It’s online and google accessible. Post a link when you find it.
Again, I would like to see whether these reviews affirm the part of GAE that allows for a de novo human couple 6,000 years ago. Or are we going to get another @NLENTS style “well it’s good if it brings all these YEC rubes closer to real science”?
Well, as we just explained, this is an inaccurate characterization of @nlents. He deserves far more respect that this, even if we disagree with him on important points.
Second, I’m concerned about goal post moving in this request. The book itself doesn’t argue that Adam and Eve were in fact de novo created. I certainly don’t argue this. Rather, I argue this:
I am pushing back on BioLogos’s insistence that “the de novo creation of Adam and Eve is not compatible with what scientists have found in God’s creation.” Aligned with this insistence, Deborah Haarsma confronted pastor Tim Keller for his confession that Adam and Eve were specially created. She still warns he “risks driving away those who might otherwise be drawn to the faith.”

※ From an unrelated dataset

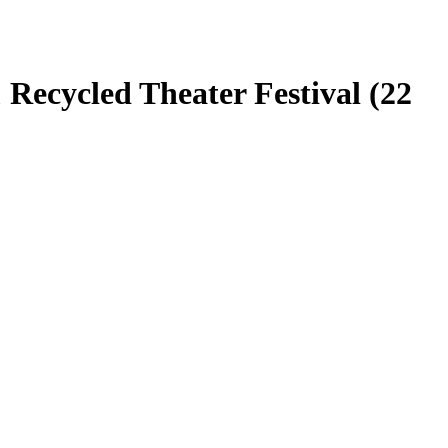
cycled Theater Festival (22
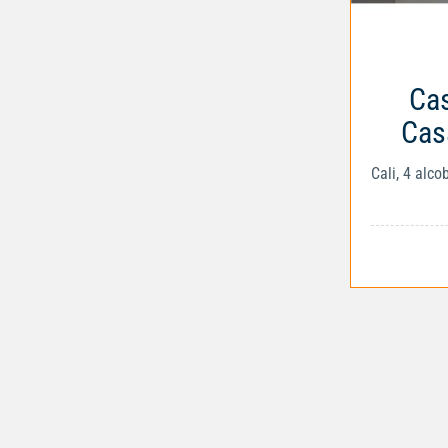
Cas
Cas
Cali, 4 alc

This also is not true. The de novo creation of Adam and Eve is compatible with what scientists have found in God’s creation. Even if common descent is true, Adam and Eve could have been created without parents.

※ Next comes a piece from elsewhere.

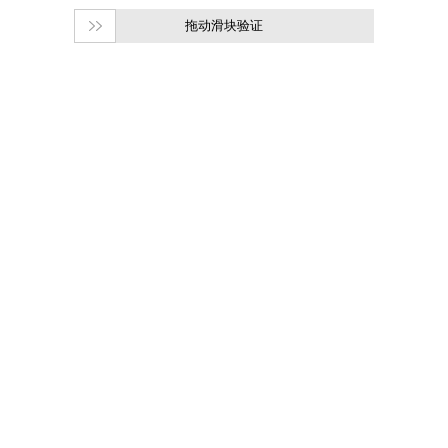
拖动滑块验证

The Genealogical Adam and Eve: A Rejoinder
You don’t have to personally affirm de novo creation to agree that it isn’t in conflict with the evidence. We don’t have to even affirm common descent to affirm de novo creation is not in conflict with common descent. @NLENTS agrees as does several other scientists. That is all my book argues on this scientific point, all that’s required of those of us that care to honestly represent science to the public on this focused point.
If that’s what you mean by “affirm” de novo creation, then many of us do. If you want more than this, you’ve shifted the goal posts and missed the point of the book entirely.